Ms. Bonnheim tries to differentiate between this second Intifada and "good" nationalist movements. She writes, "Every past nationalist political movement, no matter how desperate, has somehow managed to fulfill its aims without resorting to suicidal tactics." Beside the blatant invalidity of this statement, Ms. Bonnheim tries to draw a false line between types of warfare. The only reason the Palestinians are suicidal is that they have no militant alternative. Would Ms. Bonnheim prefer that we arm the Palestinians with weapons to face Israel conventionally (like the French armed the U.S. in 1778)? As a pacifist, I argue that violence is inherently despicable and should be saved for moments of desperation. There are not good kinds of violence (the Revolutionary War) and bad kinds (suicide bombers): in an ideal world we could solve all problems without violence. For now, let us judge both the violence and the issues behind it with the goal of ending the need for violence. Ms. Bonnheim argues that my attitude would encourage terrorism around the world -- it would. But that is because we waited too long. We let a justified cause go unattended so long that it took up an unjustifiable method. In 2002, all we can do is to be honest, dirty our hands and pick up the pieces.

So then Mr. Pacifist-anti-Israel-militancy-defender, what is the solution? Love the suicide bombers? The first step I have already laid out: fight the binary good-evil schema in the U.S. and abroad. Next, use this new schema for foreign policy decisions: (1) Quiet down about Iraq. (2) Recognize that Iran is not one unified anti-Christ but a fundamentalist religious leadership pitted against an ever-strengthening reformist secular government. (3) Be honest that we support democracy in some instances and not in others. (4) Work to decrease our, and the world's, dependence on petroleum products over the next 20 years so that we can face the conflicts in terms of values and not economic necessity. (5) In Israel, force the government to allow humanitarian aid, support French plans for a peacekeeping force and hope that the two lunatics in charge, Sharon and Arafat, somehow lose power, because there will be no final solution until that happens.

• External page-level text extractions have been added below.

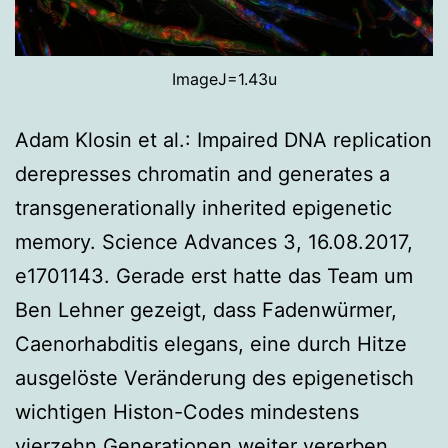
ImageJ=1.43u
Adam Klosin et al.: Impaired DNA replication
derepresses chromatin and generates a
transgenerationally inherited epigenetic
memory. Science Advances 3, 16.08.2017,
e1701143. Gerade erst hatte das Team um
Ben Lehner gezeigt, dass Fadenwürmer,
Caenorhabditis elegans, eine durch Hitze
ausgelöste Veränderung des epigenetisch
wichtigen Histon-Codes mindestens
vierzehn Generationen weiter vererben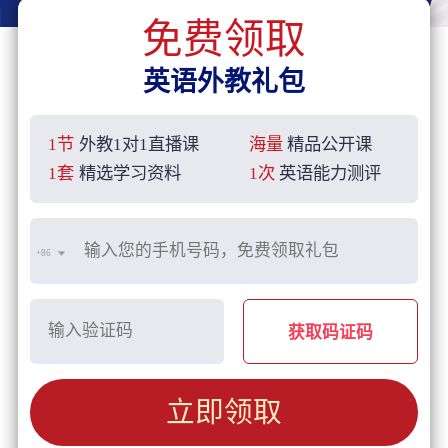
免费领取
英语外教礼包
1节
外教1对1直播课
海量
精品公开课
1套
精选学习资料
1次
英语能力测评
+86
获取码证码
立即领取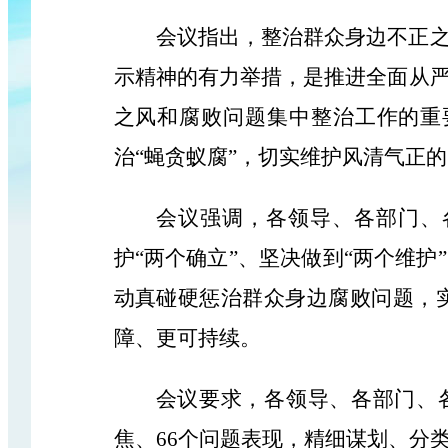
会议指出，
整治群众身边不正
示精神的有力举措，是推进全面从
之风和腐败问题集中整治工作的重
治
“蝇贪蚁腐”，切实维护风清气正
会议强调，
各领导、各部门、
护“两个确立”、坚决做到“两个维
动真碰硬惩治群众身边腐败问题，
障、更可持续。
会议要求，
各领导、各部门、
焦、66个问题表现，精细谋划、分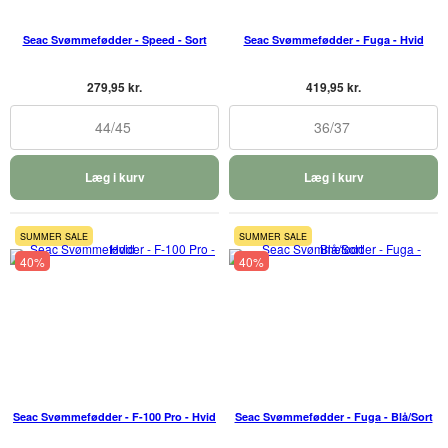
Seac Svømmefødder - Speed - Sort
Seac Svømmefødder - Fuga - Hvid
279,95 kr.
419,95 kr.
44/45
36/37
Læg i kurv
Læg i kurv
SUMMER SALE
SUMMER SALE
40%
40%
Seac Svømmefødder - F-100 Pro - Hvid
Seac Svømmefødder - Fuga - Blå/Sort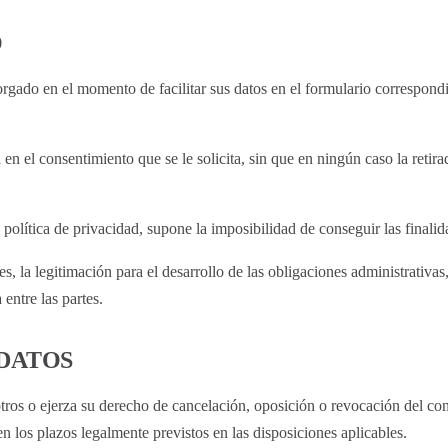
O
orgado en el momento de facilitar sus datos en el formulario correspondi
en el consentimiento que se le solicita, sin que en ningún caso la retir
te política de privacidad, supone la imposibilidad de conseguir las finali
s, la legitimación para el desarrollo de las obligaciones administrativas,
 entre las partes.
 DATOS
otros o ejerza su derecho de cancelación, oposición o revocación del c
los plazos legalmente previstos en las disposiciones aplicables.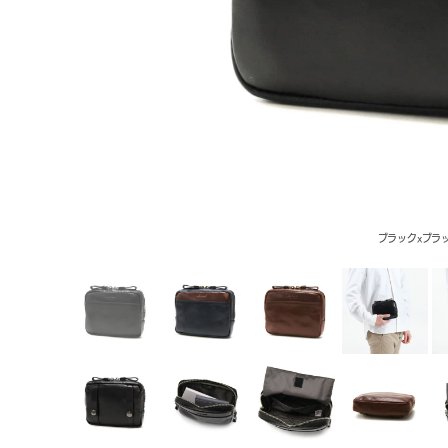
ブラックxブラッ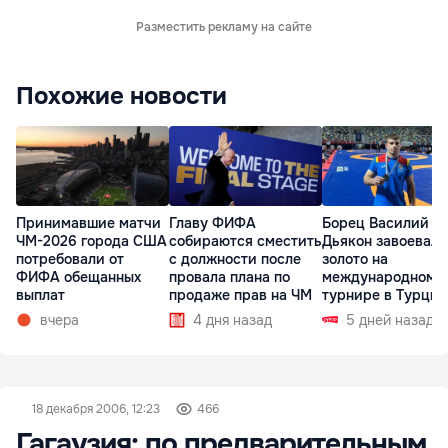
Разместить рекламу на сайте
Похожие новости
Принимавшие матчи
Главу ФИФА
Борец Василий
ЧМ-2026 города США
собираются сместить
Дьякон завоевал
потребовали от
с должности после
золото на
ФИФА обещанных
провала плана по
международном
выплат
продаже прав на ЧМ
турнире в Турции
вчера
4 дня назад
5 дней назад
18 декабря 2006, 12:23
466
Гагаузия: по предварительным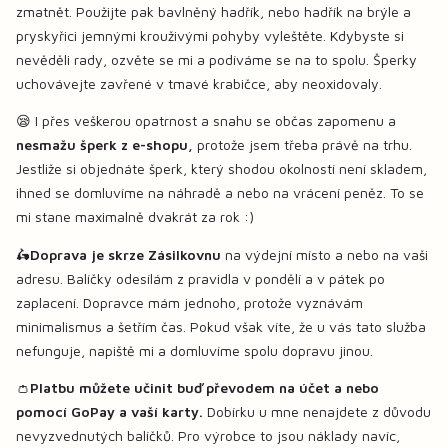
zmatnět. Použijte pak bavlněný hadřík, nebo hadřík na brýle a
pryskyřici jemnými krouživými pohyby vyleštěte. Kdybyste si
nevěděli rady, ozvěte se mi a podíváme se na to spolu. Šperky
uchovávejte zavřené v tmavé krabičce, aby neoxidovaly.
😪 I přes veškerou opatrnost a snahu se občas zapomenu a
nesmažu šperk z e-shopu,
protože jsem třeba právě na trhu.
Jestliže si objednáte šperk, který shodou okolností není skladem,
ihned se domluvíme na náhradě a nebo na vrácení peněz. To se
mi stane maximalně dvakrát za rok :)
🛵
Doprava je skrze Zásilkovnu
na výdejní místo a nebo na vaši
adresu. Balíčky odesílám z pravidla v pondělí a v pátek po
zaplacení. Dopravce mám jednoho, protože vyznávám
minimalismus a šetřím čas. Pokud však víte, že u vás tato služba
nefunguje, napiště mi a domluvíme spolu dopravu jinou.
👛
Platbu můžete učinit buď převodem na účet a nebo
pomocí GoPay a vaší karty.
Dobírku u mne nenajdete z důvodu
nevyzvednutých balíčků. Pro výrobce to jsou náklady navíc,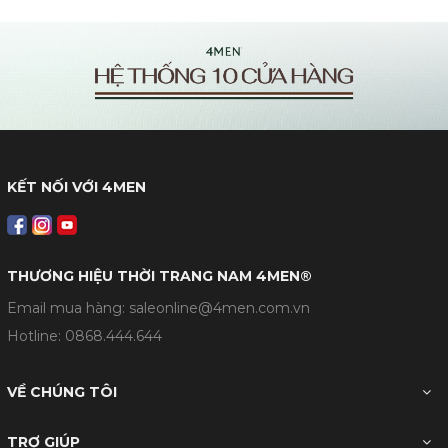
KẾT NỐI VỚI 4MEN
THƯƠNG HIỆU THỜI TRANG NAM 4MEN®
Email mua hàng: saleonline@4men.com.vn
Hotline:
0868.444.644
VỀ CHÚNG TÔI
TRỢ GIÚP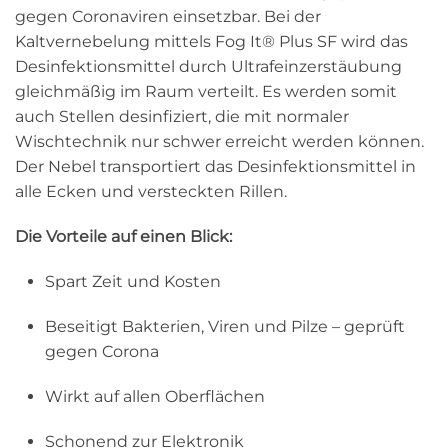
gegen Coronaviren einsetzbar. Bei der
Kaltvernebelung mittels Fog It® Plus SF wird das
Desinfektionsmittel durch Ultrafeinzerstäubung
gleichmäßig im Raum verteilt. Es werden somit
auch Stellen desinfiziert, die mit normaler
Wischtechnik nur schwer erreicht werden können.
Der Nebel transportiert das Desinfektionsmittel in
alle Ecken und versteckten Rillen.
Die Vorteile auf einen Blick:
Spart Zeit und Kosten
Beseitigt Bakterien, Viren und Pilze – geprüft
gegen Corona
Wirkt auf allen Oberflächen
Schonend zur Elektronik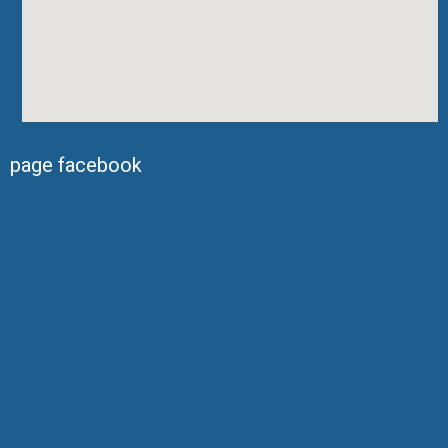
page facebook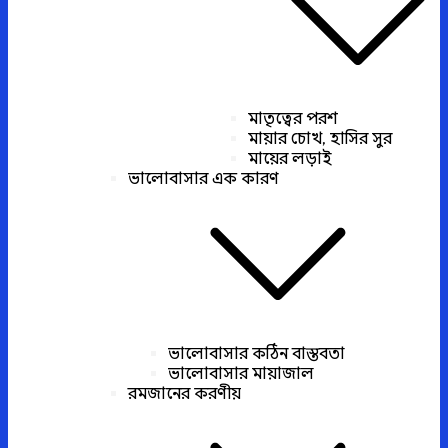
মাতৃত্বের পরশ
মায়ার চোখ, হাসির সুর
মায়ের লড়াই
ভালোবাসার এক কারণ
ভালোবাসার কঠিন বাস্তবতা
ভালোবাসার মায়াজাল
রমজানের করণীয়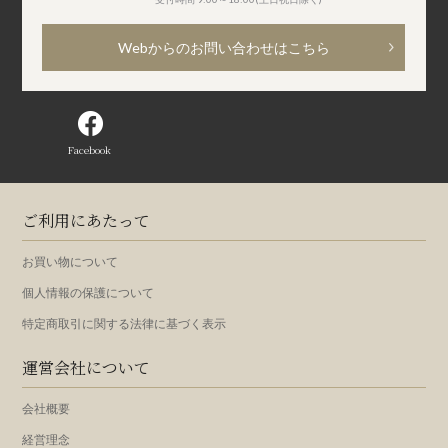
Webからのお問い合わせはこちら
Facebook
ご利用にあたって
お買い物について
個人情報の保護について
特定商取引に関する法律に基づく表示
運営会社について
会社概要
経営理念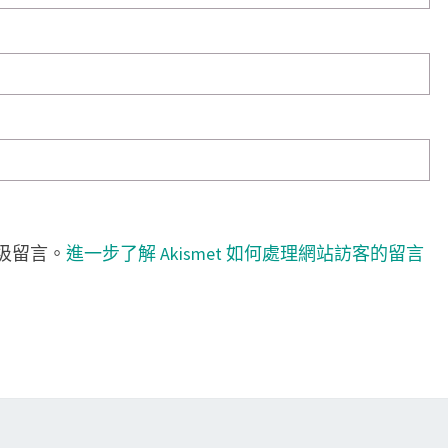
垃圾留言。
進一步了解 Akismet 如何處理網站訪客的留言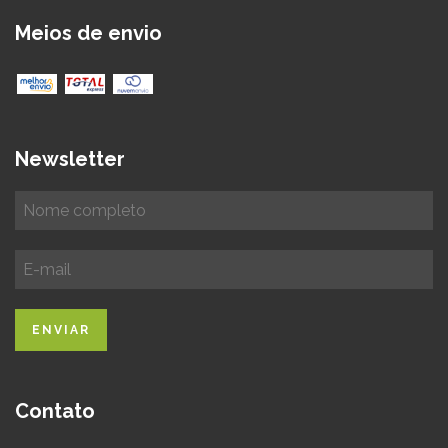
Meios de envio
Newsletter
Contato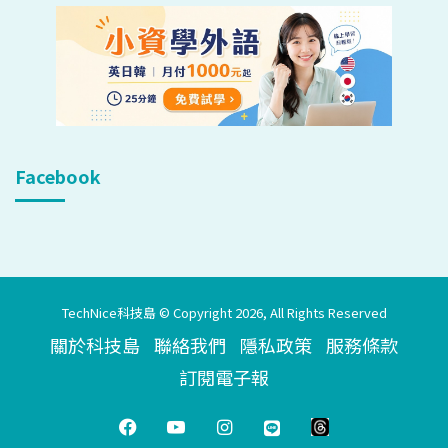
Facebook
TechNice科技島 © Copyright 2026, All Rights Reserved
關於科技島
聯絡我們
隱私政策
服務條款
訂閱電子報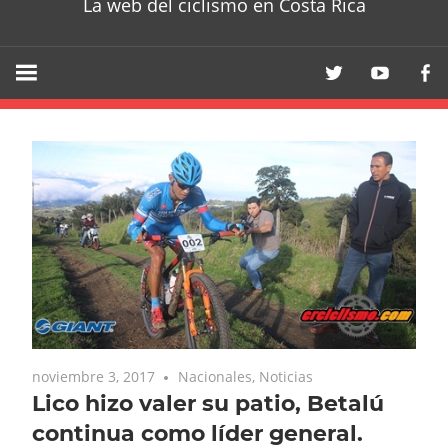
La web del ciclismo en Costa Rica
noviembre 3, 2017
Nacionales
,
Noticias
Lico hizo valer su patio, Betalú
continua como líder general.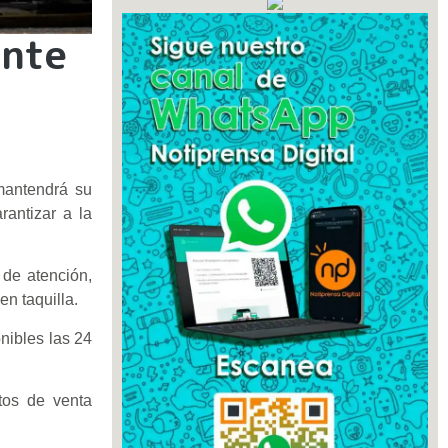
ante
 mantendrá su
rantizar a la
 de atención,
en taquilla.
onibles las 24
tos de venta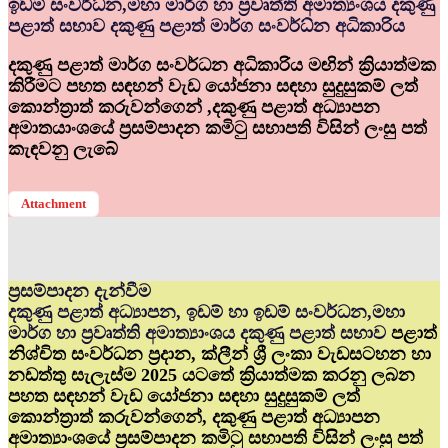
ඉඩම් සංවර්ධ්‍න,මහා මාර්ග හා ප්‍රවෘත්ති අමාත්‍යංශය දකුණු
පළාත් සභාව දකුණු පළාත් මාර්ග සංවර්ධ්‍න අධිකාරිය
දකුණු පළාත් මාර්ග සංවර්ධන අධිකාරිය මඟින් ක්‍රියාත්මක
කිරීමට පහත සඳහන් වැඩ යෝජනා සඳහා සුදුසුකම් ලත්
කොන්ත්‍රාත් කරුවන්ගෙන් ,දකුණු පළාත් අධ්‍යාපන
අමාතයාංශයේ ප්‍රසම්පාදන කමිටු සභාපති විසින් ලංසු පත්
කැඳවනු ලැබේ
Attachment
ප්‍රසම්පාදන දැන්වීම
දකුණු පළාත් අධ්‍යාපන, ඉඩම් හා ඉඩම් සංවර්ධන,මහා
මාර්ග හා ප්‍රවෘත්ති අමාත්‍යාංශය දකුණු පළාත් සභාව
පළාත්
නිශ්චිත සංවර්ධන ප්‍රදාන, ක්ලීන් ශ්‍රී ලංකා වැඩසටහන හා
නඩත්තු සැලැස්ම 2025 යටතේ ක්‍රියාත්මක කරනු ලබන
පහත සඳහන් වැඩ යෝජනා සඳහා සුදුසුකම් ලත්
කොන්ත්‍රාත් කරුවන්ගෙන්, දකුණු පළාත් අධ්‍යාපන
අමාත්‍යාංශයේ ප්‍රසම්පාදන කමිටු සභාපති විසින් ලංසු පත්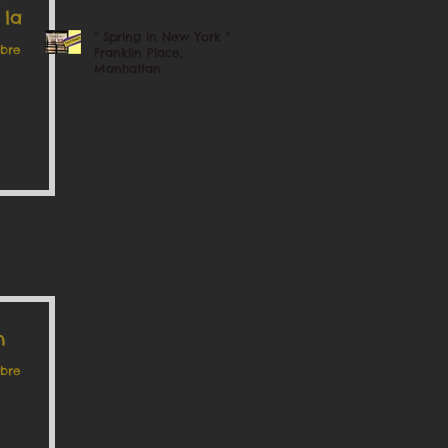
 la
'' Spring in New York ''
mbre
Franklin Place,
Manhattan
n
mbre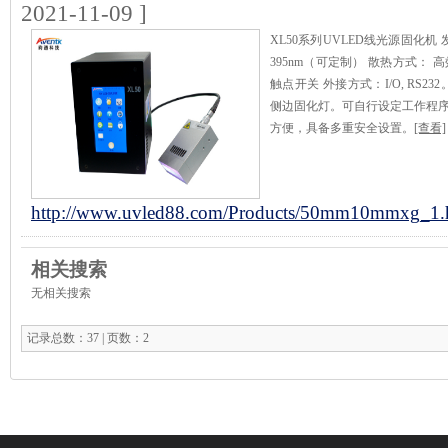
2021-11-09 ]
XL50系列UVLED线光源固化机 
395nm（可定制） 散热方式：
触点开关 外接方式：I/O, RS
侧边固化灯。可自行设定工作程序
方便，具备多重安全设置。
[查看]
http://www.uvled88.com/Products/50mm10mmxg_1.
相关搜索
无相关搜索
记录总数：37 | 页数：2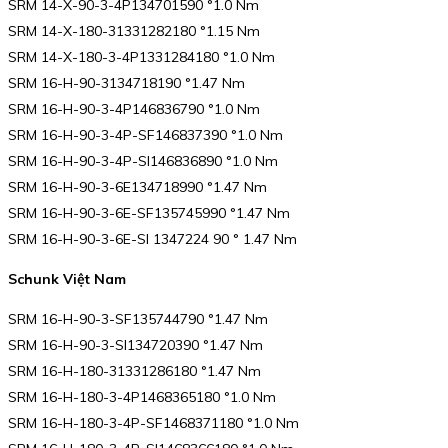
SRM 14-X-90-3-4P134701590 °1.0 Nm
SRM 14-X-180-31331282180 °1.15 Nm
SRM 14-X-180-3-4P1331284180 °1.0 Nm
SRM 16-H-90-3134718190 °1.47 Nm
SRM 16-H-90-3-4P146836790 °1.0 Nm
SRM 16-H-90-3-4P-SF146837390 °1.0 Nm
SRM 16-H-90-3-4P-SI146836890 °1.0 Nm
SRM 16-H-90-3-6E134718990 °1.47 Nm
SRM 16-H-90-3-6E-SF135745990 °1.47 Nm
SRM 16-H-90-3-6E-SI 1347224 90 ° 1.47 Nm
Schunk Việt Nam
SRM 16-H-90-3-SF135744790 °1.47 Nm
SRM 16-H-90-3-SI134720390 °1.47 Nm
SRM 16-H-180-31331286180 °1.47 Nm
SRM 16-H-180-3-4P1468365180 °1.0 Nm
SRM 16-H-180-3-4P-SF1468371180 °1.0 Nm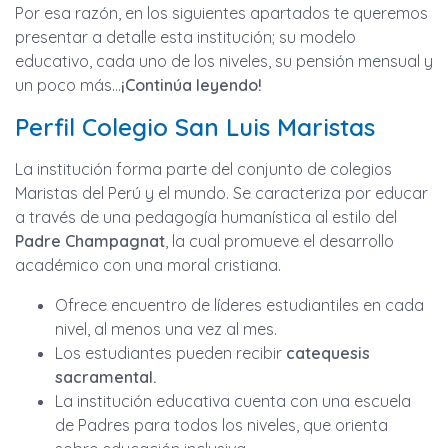
Por esa razón, en los siguientes apartados te queremos
presentar a detalle esta institución; su modelo
educativo, cada uno de los niveles, su pensión mensual y
un poco más…
¡Continúa leyendo!
Perfil Colegio San Luis Maristas
La institución forma parte del conjunto de colegios
Maristas del Perú y el mundo. Se caracteriza por educar
a través de una pedagogía humanística al estilo del
Padre Champagnat
, la cual promueve el desarrollo
académico con una moral cristiana.
Ofrece encuentro de líderes estudiantiles en cada
nivel, al menos una vez al mes.
Los estudiantes pueden recibir
catequesis
sacramental.
La institución educativa cuenta con una escuela
de Padres para todos los niveles, que orienta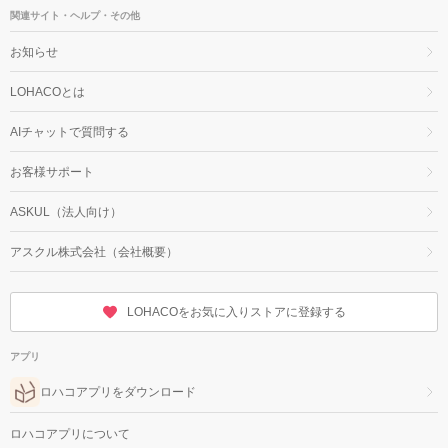
関連サイト・ヘルプ・その他
お知らせ
LOHACOとは
AIチャットで質問する
お客様サポート
ASKUL（法人向け）
アスクル株式会社（会社概要）
LOHACOをお気に入りストアに登録する
アプリ
ロハコアプリをダウンロード
ロハコアプリについて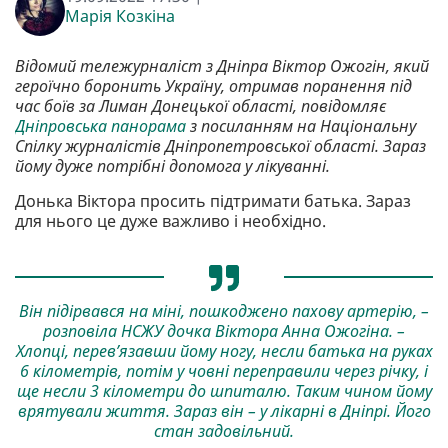
Марія Козкіна
Відомий тележурналіст з Дніпра Віктор Ожогін, який
героїчно боронить Україну, отримав поранення під
час боїв за Лиман Донецької області, повідомляє
Дніпровська панорама
з посиланням на Національну
Спілку журналістів Дніпропетровської області. Зараз
йому дуже потрібні допомога у лікуванні.
Донька Віктора просить підтримати батька. Зараз
для нього це дуже важливо і необхідно.
Він підірвався на міні, пошкоджено пахову артерію, –
розповіла НСЖУ дочка Віктора Анна Ожогіна. –
Хлопці, перев’язавши йому ногу, несли батька на руках
6 кілометрів, потім у човні переправили через річку, і
ще несли 3 кілометри до шпиталю. Таким чином йому
врятували життя. Зараз він – у лікарні в Дніпрі. Його
стан задовільний.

What is clear is that merely branding suicide bombers as the enemy of good and global democracy will only encourage more suicide bombers in Palestine and elsewhere and will let Israel continue its horrifying injustices.

Ms. Bonnheim is right in asserting that our goal should be "a mutual respect for human life every individual's right to life, liberty and the pursuit of happiness." Her mistake is seeing the white of that goal against the black of the suicide bombers, missing the shades of gray that hold the only possible solutions to ethnic conflicts.